Sensations kinésthésiques

Encore l'attente, indéfinissable attente... L’attente, ce stade familier et repoussant dans lequel je me sens encore plongée, cerne mes mots ce soir.

Un regard mou vers le téléphone, l'heure qu'il est je sais que je ne le verrai pas ce soir et je m'en veux de l'attendre quand même, de ne pas avoir fait d'autres plans, de ne pas être plus forte, de ne pas savoir où arrêter, je m'en veux d'en vouloir toujours plus, et plus.. De ne pas faire d’autres plans dans cette attente. L’attente d’une miette de sa peau. Qui ce soir ne viendra plus.

L'un était à peine parti que je courrais vers l'autre. Je suis amorale, mais il arrive un point ou l'intensité du n'importe quoi total est passée au premier plan d'une façon telle que je n'ai même plus recours à mes amis, j'ai peur de m'avouer, de leur avouer que j'ai replongé dans cette marée de chair chaude, dans ce tsunami de volupté, dans ce cercle vicieux qui se referme chaque jour un peu plus sur moi..

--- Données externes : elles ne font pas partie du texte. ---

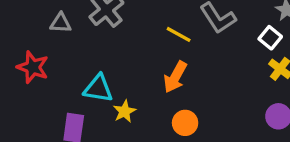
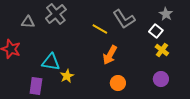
orange arrow: (175, 77) -> (110, 55), moved
orange circle: (185, 123) -> (118, 83), moved

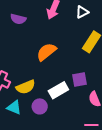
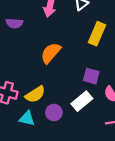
purple square: (79, 79) -> (91, 76), turned 35
white rectangle: (58, 90) -> (82, 101), moved

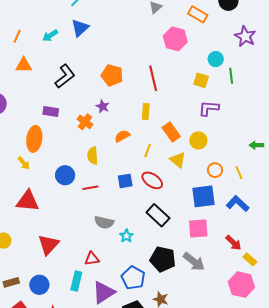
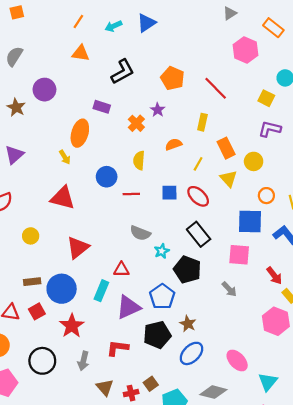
red line: (153, 78) -> (216, 88), turned -40
black pentagon: (163, 259) -> (187, 270), moved
gray arrow: (194, 262) -> (229, 289), size x0.7
blue circle: (39, 285) -> (62, 289), size x1.4

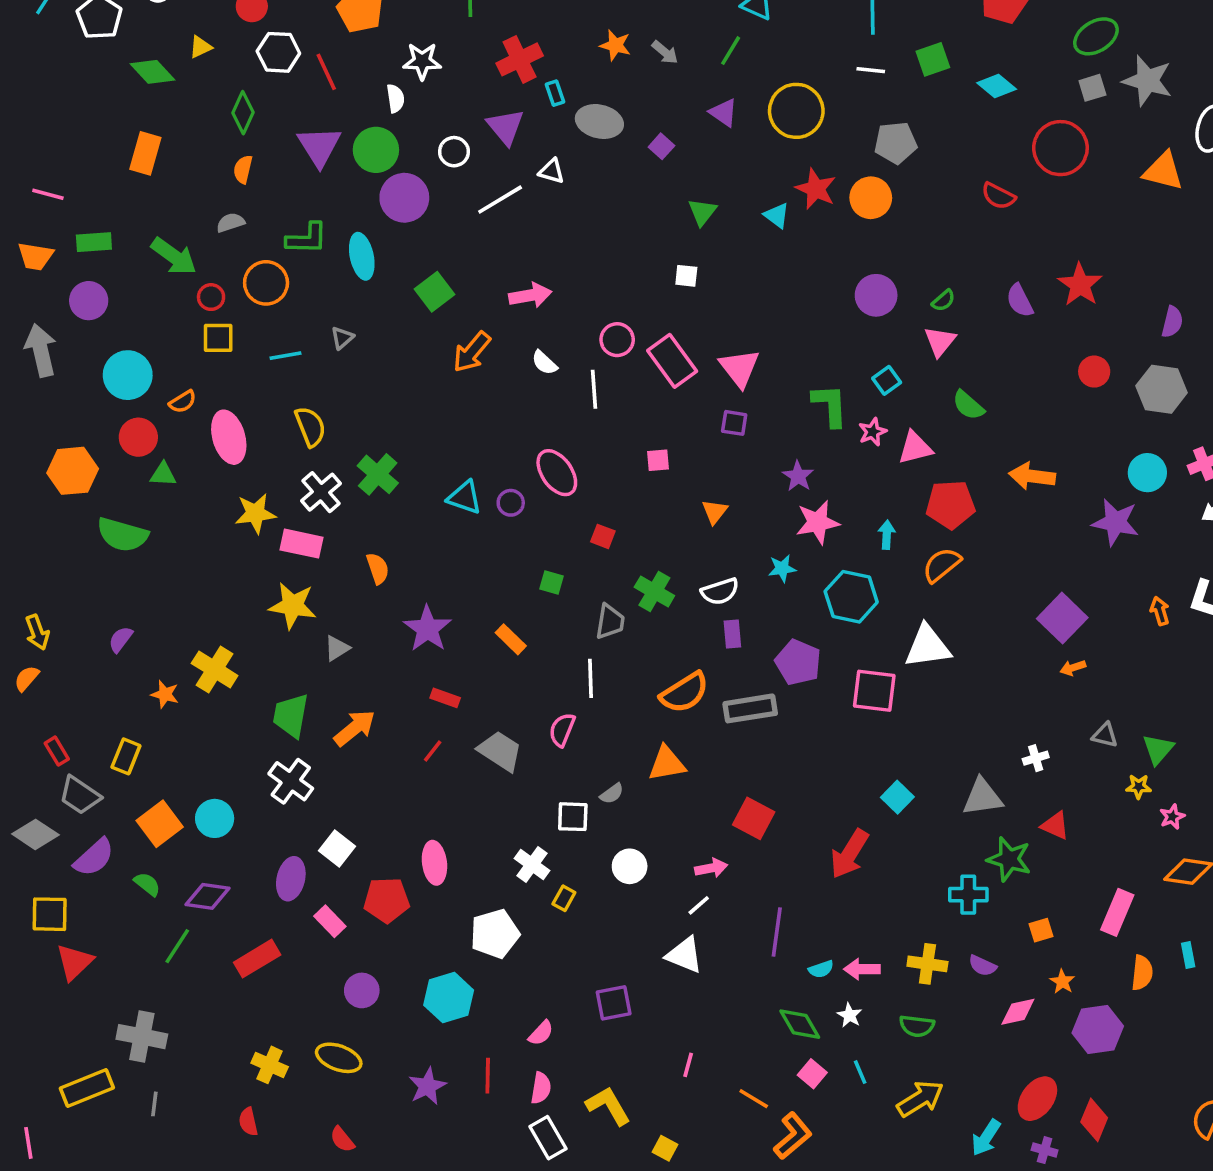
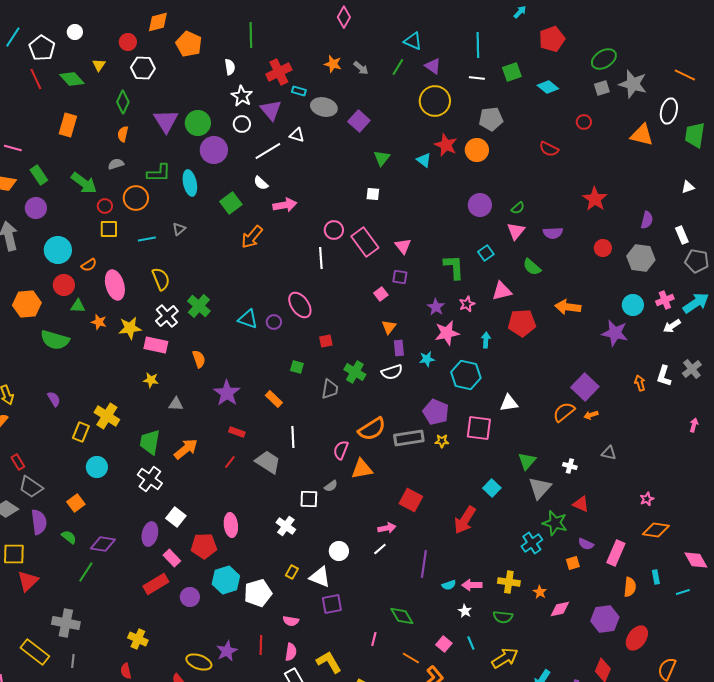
yellow triangle: (200, 47) -> (99, 65), turned -32
white star: (422, 61) -> (242, 96), moved, turned 30
red line: (326, 72) -> (36, 79), moved
cyan rectangle: (555, 93) -> (299, 91), turned -56
white semicircle: (395, 98) -> (230, 67), moved
purple triangle: (724, 113) -> (433, 66), moved
purple square: (661, 146) -> (359, 121), size x1.5
red circle: (1060, 148) -> (584, 122), size x0.5
green rectangle: (94, 242) -> (39, 175), turned 60
purple semicircle: (1020, 301) -> (553, 233), moved, turned -66
white semicircle: (544, 363) -> (261, 183), moved
pink triangle: (740, 368) -> (403, 246), size x0.7
pink star: (873, 432) -> (467, 304), moved
pink square: (658, 460) -> (381, 294), moved, turned -32
red square: (603, 536) -> (326, 341), turned -32
orange semicircle: (942, 565) -> (564, 412), moved
yellow star: (293, 606) -> (151, 380), size x0.6
purple rectangle: (732, 634) -> (399, 348), moved
purple semicircle: (121, 639) -> (54, 399), turned 112
white triangle: (927, 646) -> (509, 403), size x0.7
gray triangle: (337, 648) -> (176, 404), turned 35
white line: (591, 678) -> (293, 437), moved
orange star: (165, 694) -> (99, 322), moved
pink semicircle: (562, 730) -> (341, 450), moved
green triangle: (1158, 749) -> (527, 461), moved
yellow rectangle: (126, 756) -> (81, 432), moved
white cross: (1036, 758) -> (570, 466), turned 32
yellow star: (1139, 787) -> (442, 441), moved
gray triangle: (982, 797) -> (540, 488), turned -40
cyan circle: (215, 818) -> (97, 467), moved
orange square: (160, 824) -> (76, 503), size x0.7
purple semicircle: (94, 857) -> (39, 522), turned -55
white circle: (630, 866) -> (339, 551), moved
cyan cross: (968, 895) -> (532, 543), turned -35
yellow rectangle: (564, 898) -> (292, 572), moved
white pentagon: (495, 934) -> (258, 593), moved
white triangle: (685, 955) -> (320, 577), moved
red rectangle: (257, 959) -> (156, 584), moved
purple semicircle: (982, 966) -> (586, 544), moved
orange star: (1062, 982) -> (540, 592), moved
cyan hexagon: (449, 998) -> (226, 580), moved
green diamond: (800, 1024) -> (402, 616), moved
pink semicircle: (541, 1033) -> (291, 621), turned 56
yellow ellipse: (339, 1058) -> (199, 662), moved
yellow rectangle: (87, 1088) -> (35, 652), turned 60
red ellipse: (1037, 1099) -> (637, 638), moved

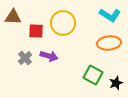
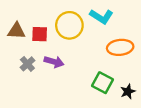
cyan L-shape: (110, 15) -> (101, 17), moved
brown triangle: (13, 17) -> (16, 31), moved

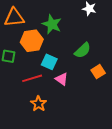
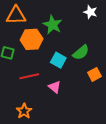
cyan square: (49, 62) -> (58, 60), moved
pink triangle: (62, 79) -> (55, 87), moved
orange star: (38, 104) -> (24, 111), moved

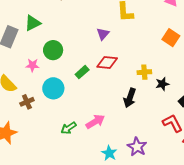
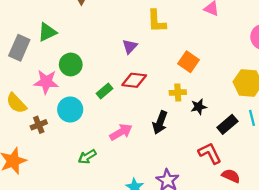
orange square: (171, 38) -> (189, 62), moved
pink star: (33, 65) -> (46, 82), size x1.5
pink arrow: (95, 122) -> (121, 132), moved

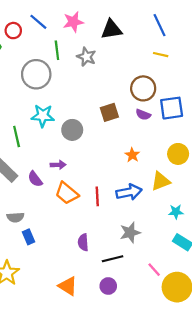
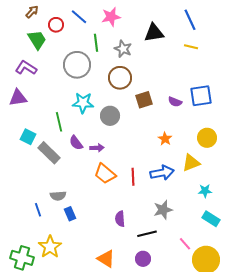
black triangle: (112, 29) -> (154, 33), moved
brown circle: (143, 88) -> (120, 78), moved
purple semicircle: (35, 179) -> (76, 143), moved

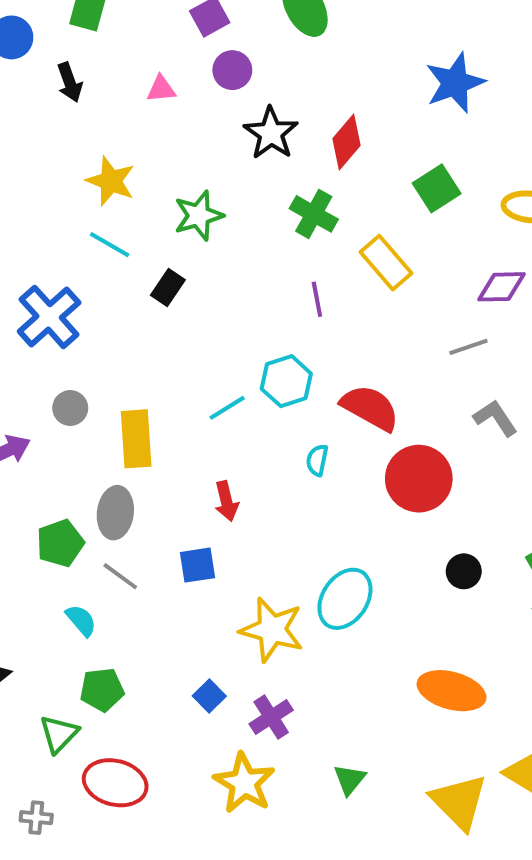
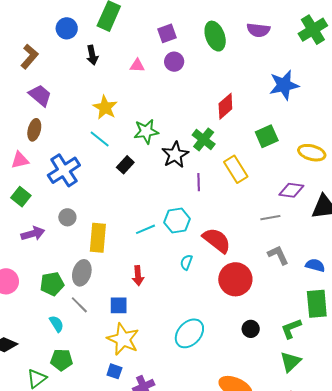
black star: (271, 133) -> (175, 155), moved
yellow star: (272, 630) -> (123, 339), moved
blue square: (209, 696) -> (114, 371), turned -35

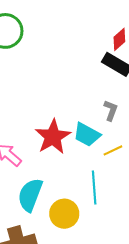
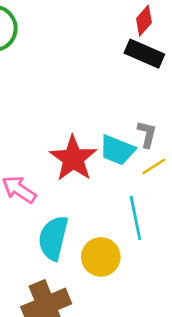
gray L-shape: (111, 110) -> (147, 134), moved

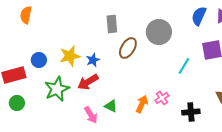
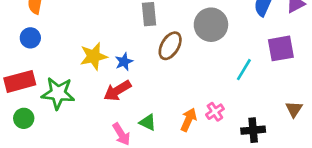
blue circle: (39, 60) -> (30, 38), moved
green star: (57, 89) -> (58, 93), moved, turned 30

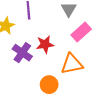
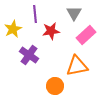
red star: (45, 44) -> (51, 31), moved

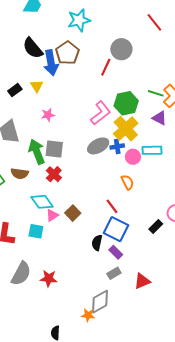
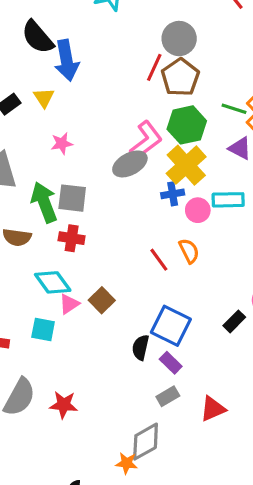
brown pentagon: (67, 53) -> (180, 77), moved
gray ellipse: (98, 146) -> (130, 164), moved
red cross: (54, 174) -> (72, 238), turned -35
red line: (112, 206) -> (159, 260), moved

Comment passer de tromper mon amour avec mon amant à avoir la sensation de tromper mon amant avec mon amour dans l'espace de trois jours. Et je sens mes priorités chamboulées, et le countdown, plus que 8 semaines, ne fait qu'empirer le tout.

Pourquoi ce besoin de mots insensés si je n'ai même plus rien d'intelligent à raconter et je me sens devenir conne et bornée, enfouie si profondément dans ces pensées tourmentées dont je ne peux pas lui faire part que je ne l'écoute même plus dans l'emblée d'une phrase.

Essayer de me sentir belle pour qu'il continue à séduire mon intellect d'une façon un tantinet rêveuse.

Je m’en veux si horriblement de me pousser encore dans cette histoire, je me sens si lâche, si louche, si perdue, si... infiniment heureuse dans ses bras.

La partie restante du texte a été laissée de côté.